Depuis 30 ans, des centaines de Grecs s'opposent à l'extraction minière du site de Skouriès. « C'est un patrimoine naturel vieux de 2500 ans, ici tout est classé « Natura 2000 » exceptée cette zone »,s'attriste Dimitris, un activiste. «Sous prétexte que l'économie va mal, on autorise des activités nocives.»

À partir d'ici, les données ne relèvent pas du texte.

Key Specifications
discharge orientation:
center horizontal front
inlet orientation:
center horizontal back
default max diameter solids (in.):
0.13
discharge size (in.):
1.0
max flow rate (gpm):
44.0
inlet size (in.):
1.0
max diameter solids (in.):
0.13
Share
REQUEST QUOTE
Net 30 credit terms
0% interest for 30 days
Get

En 2002, au terme de protestations locales, le Conseil d'Etat grec interdit en effet l'exploitation du terrain, sous motif qu'il représente « un danger imminent » pour l'environnement. En 2003, les mines sont néanmoins cédées à European Goldfields (rachetée depuis par Eldorado Gold). « Un coup dur, se souvient Dimitris, nous étions soulagés et notre combat a été anéanti par cette décision. » En 2011, l'Europe a par ailleurs condamné la Grèce pour la vente de Skouriès. Avec cette transaction « sans appel d'offres et à un prix sous-évalué », le pays est soupçonné brader ses richesses.


« Etudes falsifiées » ?


« L'entreprise Eldorado Gold veut réaliser une mine à ciel ouvert mais aussi creuser dans le sol, de 300 à 700 mètres de profondeur pour trouver 0,18 grammes d'or par tonne de terre», détaille la militante Annie. Son collègue Thanasis renchérit : « Avec cette exploitation, nous atteindrons le même niveau de pollution atmosphérique que la ville de Thessalonique (la deuxième du pays), de l'arsenic (composante des roches) sera diffusé en grande quantité dans l'air.» Les manifestants, qui s'appuient sur une récente étude de l'Université de Thessalonique, affirment que « les données sont falsifiées» par Eldorado Gold.« Ils avancent des chiffres de pollution en deçà de ce qui va réellement se produire », conclut Thanasis.
Manifestations à venir


De son côté Eldorado Gold prétend respecter les normes environnementales et assure que ses activités sont "très bonnes pour l'économie grecque". « Derrière tout ça, il y a un soutien politique important, explique, amer, Dimitris, comme le maire de la ville d'Aristoteles, Christos Pachtas. » Secrétaire d'Etat socialiste à l'Economie en 2003, le politicien a été impliqué dans la vente des mines de Chalcidique à Eldorado Gold. Ce dernier a quitté le gouvernement après des soupçons de corruption dans une autre affaire. « Il assure que toutes les activités peuvent cohabiter», rapporte Dimitris. Fin août, les manifestants reprendront leur lutte. « Nous prévoyons une opération coup de poing pour la rentrée parlementaire», annonce Dimitris.